Edwards v. Twenty-Four Twenty-Six Main Street Associates

601 N.Y.S.2d 11 | N.Y. App. Div. | 1993

In an action to recover damages for personal injuries, the plaintiff appeals from an order of the Supreme Court, Kings County (Shaw, J.), entered June 17, 1991, which granted the motion of the defendant Twenty-Four Twenty-Six Main Street Associates for summary judgment dismissing the complaint insofar as it is asserted against it and denied his cross motion for summary judgment.

Ordered that the order is affirmed, with one bill of costs.

The plaintiff was an employee of the third-party defendant Hayim & Company (hereinafter Hayim), a carpet warehouse located on premises owned by the defendant Twenty-Four Twenty-Six Main Street Associates. Hayim stored the carpets on shelves comprised of metal frames with plywood shelves, which were between 10 to 12 feet high. It was the plaintiff’s duty to load and unload carpets from these shelves, and he was raised to the upper shelves by means of a "hi-lo” vehicle. The plaintiff also performed repair work on the plywood shelves, setting them back on the metal frames when they were askew, and he replaced the plywood shelves when they became dilapidated. On September 6, 1988, while searching for a carpet, the plaintiff noticed that the plywood shelves in a certain area of the structure needed to be replaced. As he was replacing a plywood shelf, he slipped and fell about six feet to the ground sustaining injuries.

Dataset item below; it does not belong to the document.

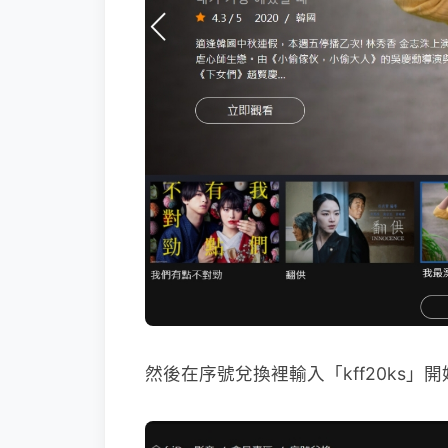
然後在序號兌換裡輸入「kff20ks」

The plaintiff received Workers’ Compensation benefits as a *593result of his injuries, and then commenced this action against the defendant owner of the premises, based upon its failure to provide a safe workplace as required by the Labor Law. The Supreme Court subsequently granted the defendant owner’s motion for summary judgment dismissing the complaint insofar as asserted against it. We affirm.

It is clear that liability under Labor Law § 240 (1) was not meant to apply to routine maintenance in a non-construction, non-renovation context (see, Manente v Ropost, Inc., 136 AD2d 681). Moreover, liability cannot attach under Labor Law § 200, as the plaintiff has not shown sufficiently that any facts exist which would show that the defendant owner maintained any direction or control over the manner in which the plaintiff performed his duties (see, Whitaker v Norman, 75 NY2d 779; Karaktin v Gordon Hillside Corp., 143 AD2d 637).

In view of the foregoing, we need not reach the plaintiff’s remaining contention. Bracken, J. P., Balletta, Lawrence and Copertino, JJ., concur.